Мое сердце слишком уязвимо такая деятельность мне претит. Лучше уж воздержаться. Я согласен терпеть зло. Но уж расписываться под ним, во всяком случае, не стану!
Однако же, несмотря на крайнюю свою проницательность и чувство отвращения к механизму политической деятельности, этот человек хранил в душе какую-то призрачную надежду на революцию. Он знал, что она призрачна, но не отстранял ее. Это был своего рода расовый мистицизм. Нельзя безнаказанно принадлежать к величайшему на Западе народу-разрушителю, к народу, который рушит, чтобы созидать, и созидает, чтобы рушить, - к народу, который играет идеями и жизнью, то и дело стирает дочиста все сделанное, чтобы отыграться, и ставит на карту свою кровь.
Кристоф не был одержим этим наследственным мессианизмом. Он был слишком германец, для того чтобы упиваться идеей революции. Он думал, что мир не изменить. Сколько теорий, сколько слов - экая бесполезная болтовня!
- Мне нет надобности, - говорил он, - производить революцию или трепать языком о революции, чтобы доказать самому себе свою силу. А главное, мне нет надобности, подобно всем этим молодцам, свергать государственный строй для того, чтобы восстановить короля или Комитет общественного спасения, который бы меня охранял. Странное доказательство силы! Я сам сумею постоять за себя. Я не анархист, я люблю необходимый порядок и чту законы, правящие вселенной. Только мне не требуется посредников. Моя воля умеет повелевать, но умеет также и подчиняться. У вас с языка не сходят ваши классики, так вспомните слова старика Корнеля: "Я один, и этого с меня достаточно!" Вы жаждете иметь повелителя, и это обнаруживает вашу слабость. Сила - что свет; слепец тот, кто ее отрицает. Будьте сильны, спокойны, без всяких теорий, без насилий; как растения к свету, все слабые души потянутся к вам...

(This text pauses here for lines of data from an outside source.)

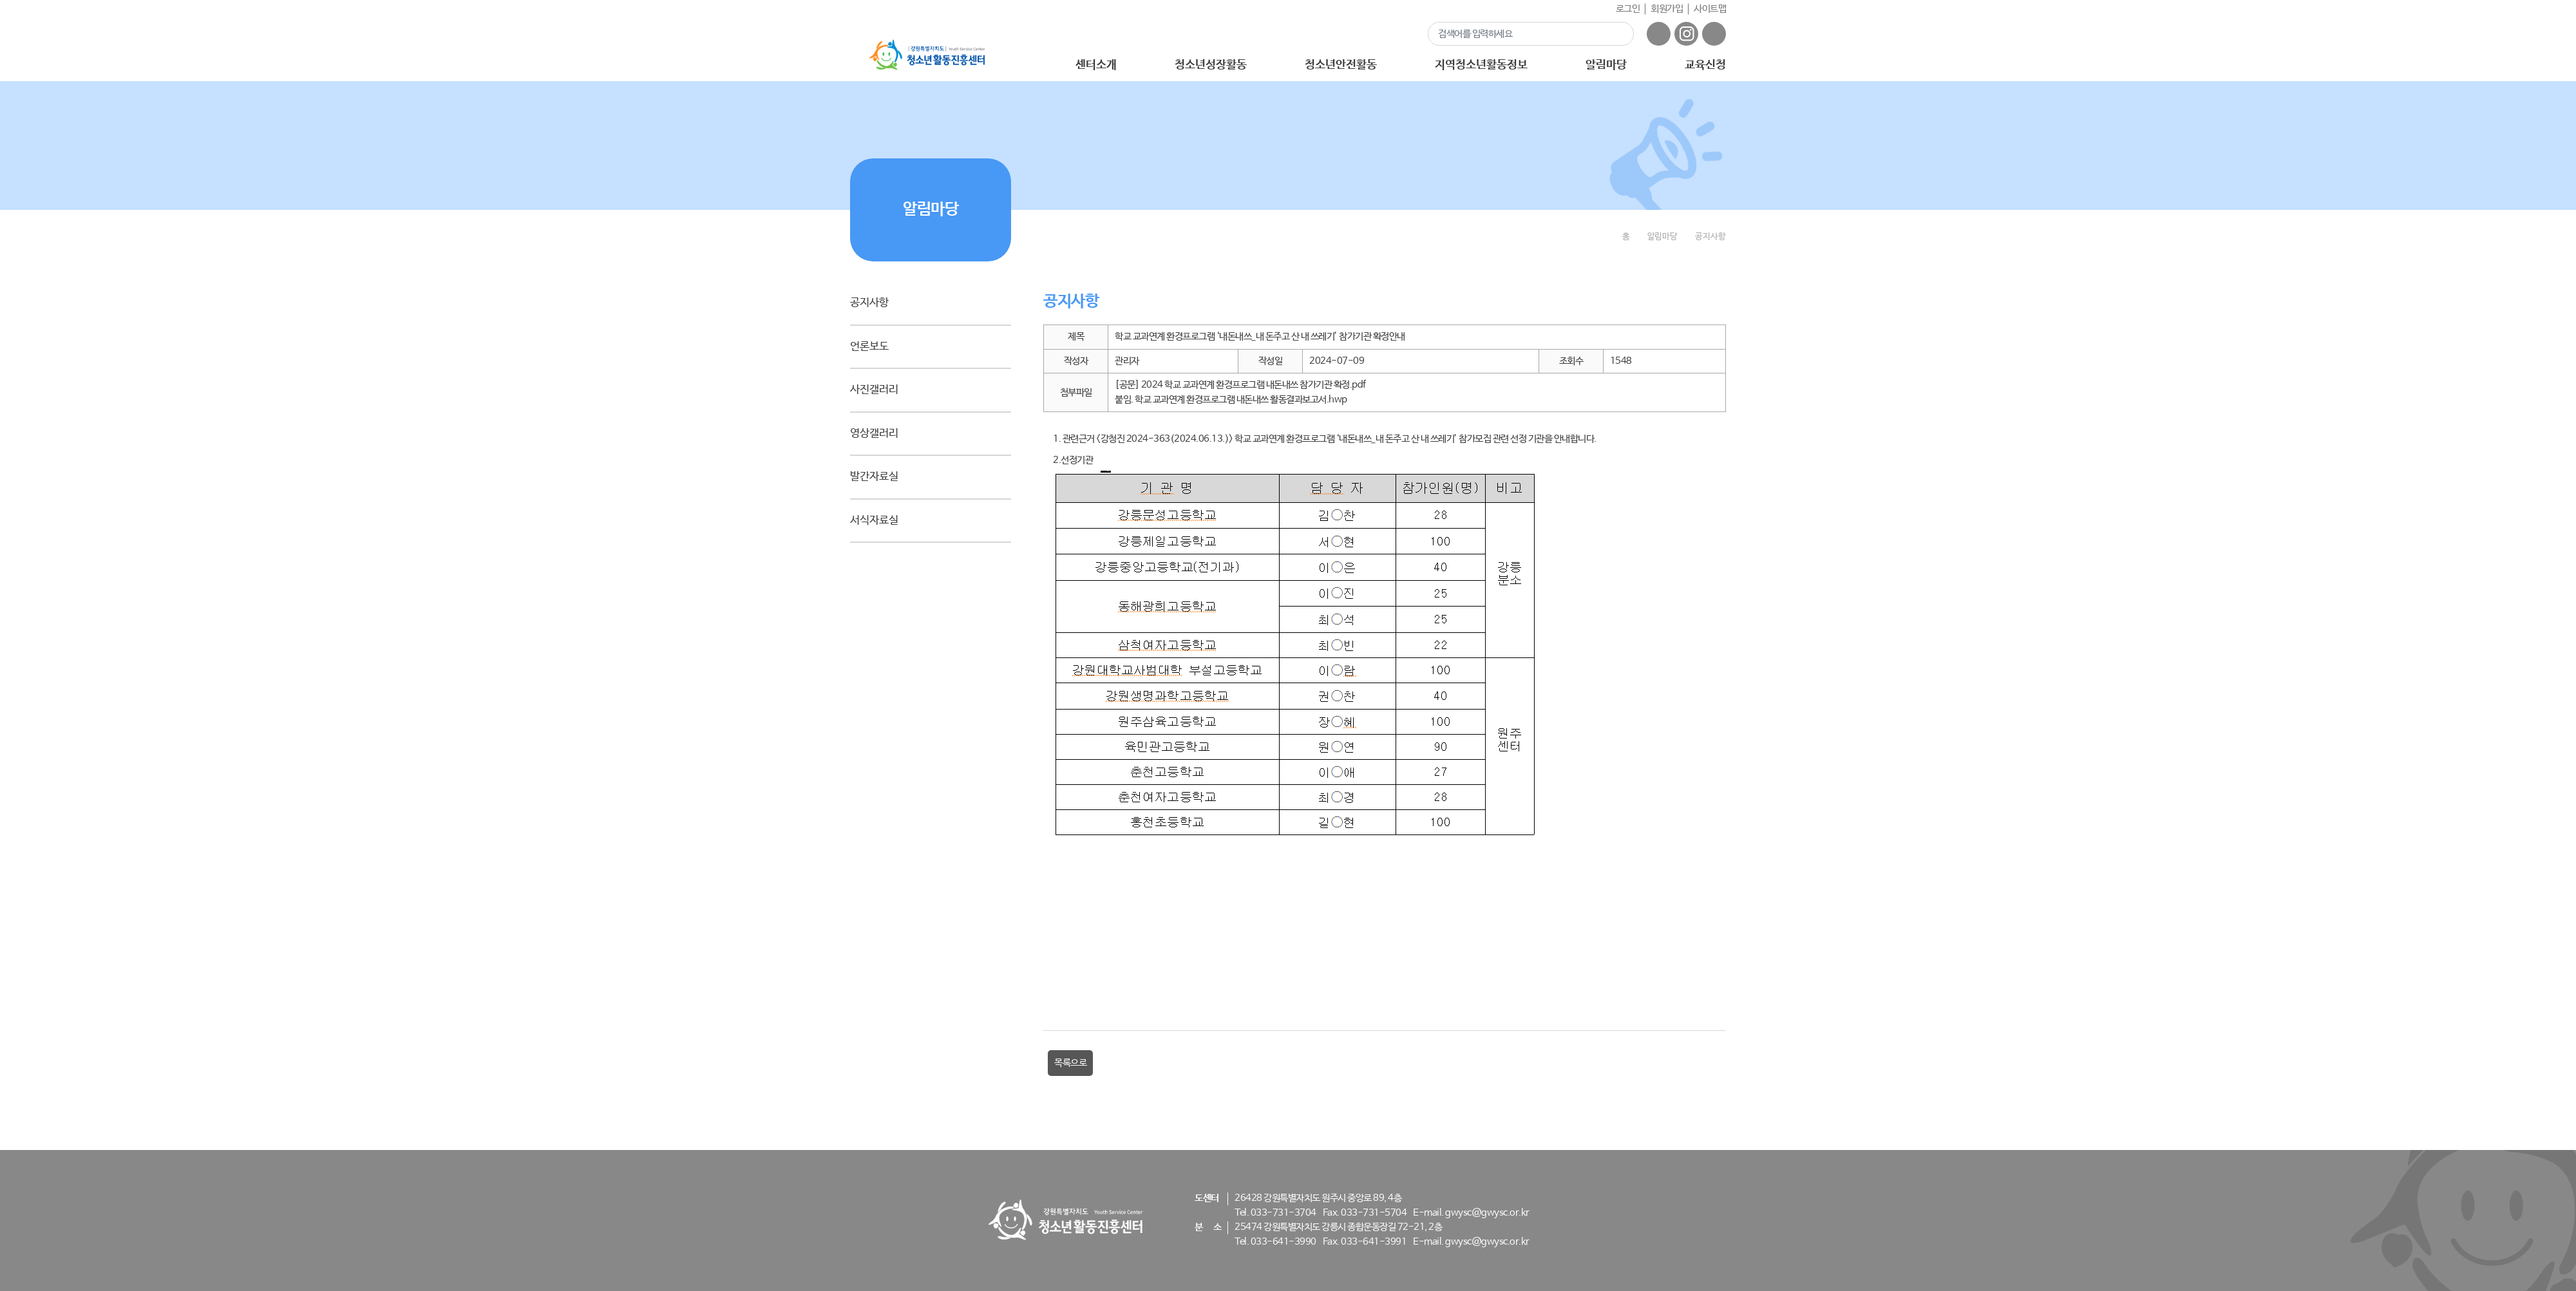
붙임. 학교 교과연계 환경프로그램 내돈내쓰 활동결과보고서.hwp (1231, 399)
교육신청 (1705, 65)
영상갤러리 (874, 434)
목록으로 (1070, 1062)
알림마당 (1606, 65)
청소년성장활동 (1210, 65)
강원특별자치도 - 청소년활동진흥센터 (927, 55)
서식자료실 (874, 520)
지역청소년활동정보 (1481, 65)
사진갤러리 (874, 390)
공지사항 (869, 303)
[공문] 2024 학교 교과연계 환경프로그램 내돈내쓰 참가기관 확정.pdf (1240, 384)
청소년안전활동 (1340, 65)
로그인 (1628, 8)
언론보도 (869, 347)
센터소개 (1096, 65)
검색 (1616, 33)
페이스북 (1659, 34)
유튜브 (1714, 34)
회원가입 (1667, 8)
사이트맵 (1710, 8)
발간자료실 (874, 477)
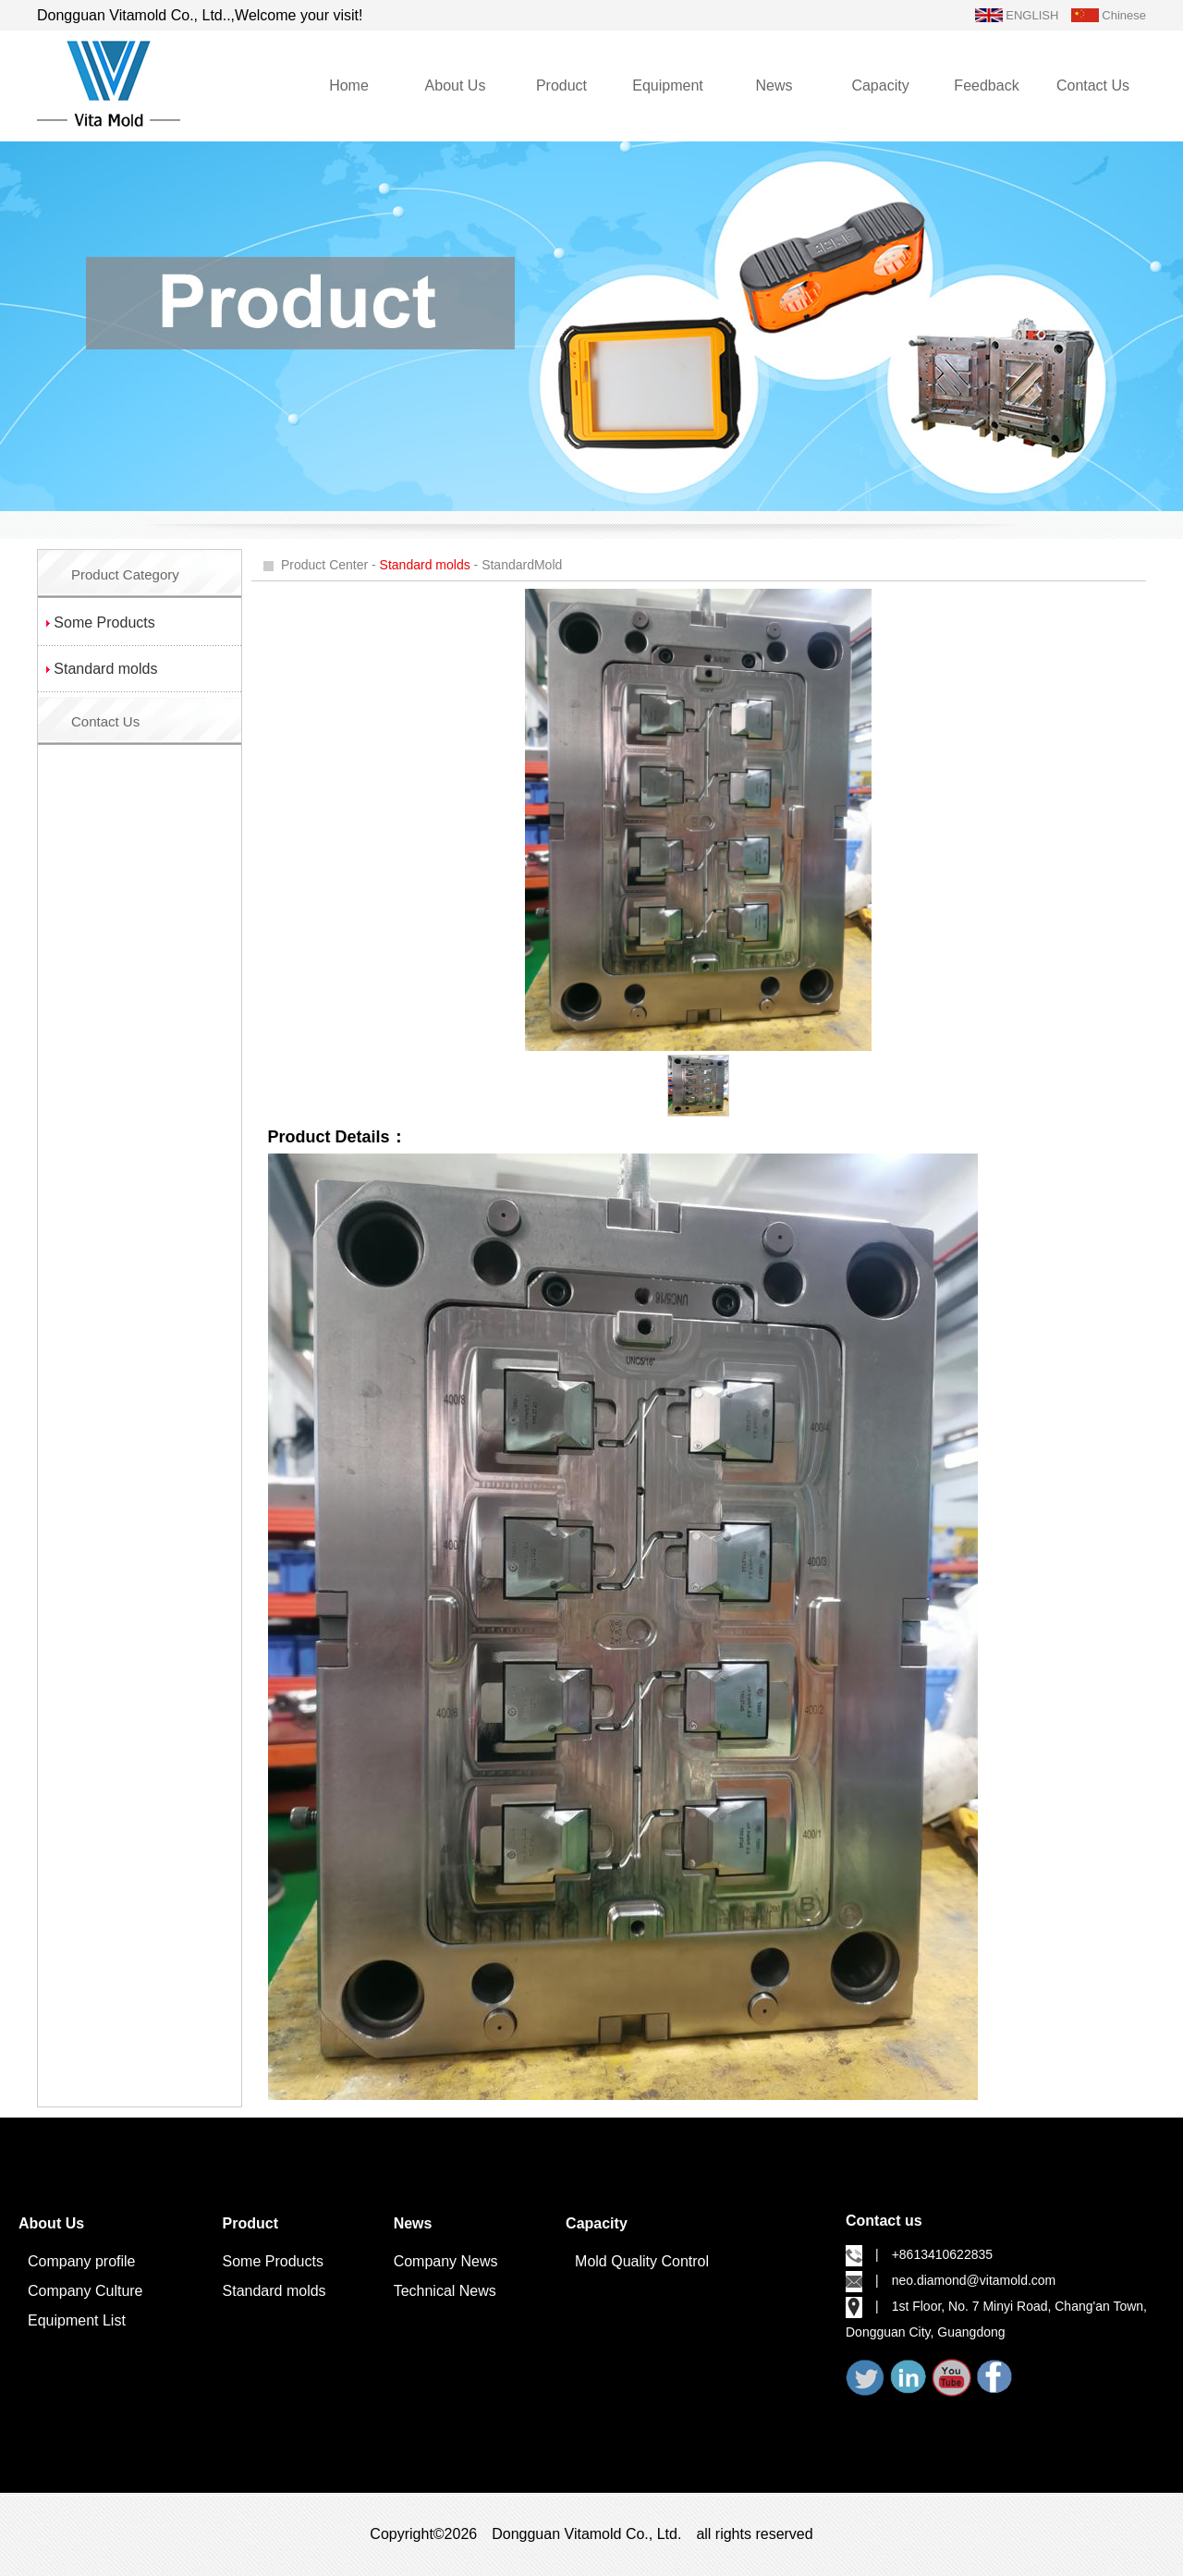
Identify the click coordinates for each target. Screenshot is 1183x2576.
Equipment (667, 85)
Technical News (445, 2291)
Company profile (82, 2261)
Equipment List (77, 2320)
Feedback (986, 85)
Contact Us (1092, 85)
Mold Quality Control (642, 2261)
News (773, 85)
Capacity (880, 85)
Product (561, 85)
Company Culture (85, 2291)
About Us (455, 85)
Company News (446, 2261)
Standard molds (274, 2291)
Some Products (273, 2261)
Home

Однако, уверяя, что не желает терять время на политические споры, он куда меньше чуждался их, чем хотел это показать. Как художник, он страдал от социальных неурядиц. Минутами, тоскуя по большим страстям, он оглядывался вокруг и спрашивал себя, для кого же он пишет. И тут он видел жалкую клиентуру современного искусства, эту расслабленную знать, эту дилетантствующую буржуазию, и ему думалось: "Какой смысл работать для таких людей?" Правда, было среди них немало умов тонких, образованных, восприимчивых к его мастерству и не лишенных способности наслаждаться новизной или (что одно и то же) архаикой изысканных чувств. Но они были пресыщены, слишком интеллектуальны, слишком нежизненны, для того чтобы верить с реальность искусства; их занимала только игра - игра созвучий или идей; многие из них, привыкшие разбрасываться, тратя время на всевозможные занятия, из которых ни одно не было "необходимым", отвлекались светскими интересами. Они были неспособны проникнуть сквозь оболочки искусства в самую его сердцевину; искусство не являлось для них плотью и кровью: оно было лишь литературой. Критики из их среды возводили в теорию, и к тому же не терпящую возражений, невозможность вырваться за пределы дилетантизма. Если случайно встречались среди них люди достаточно чуткие, чтобы отозваться на мощные аккорды искусства, то они не выдерживали этих аккордов - аккорды калечили их. Невроз или паралич. Что было делать искусству в этой больнице? А между тем в современном обществе искусство не могло обойтись без этих выродков, потому что в их руках были деньги и печать; только они могли обеспечить художнику средства к существованию.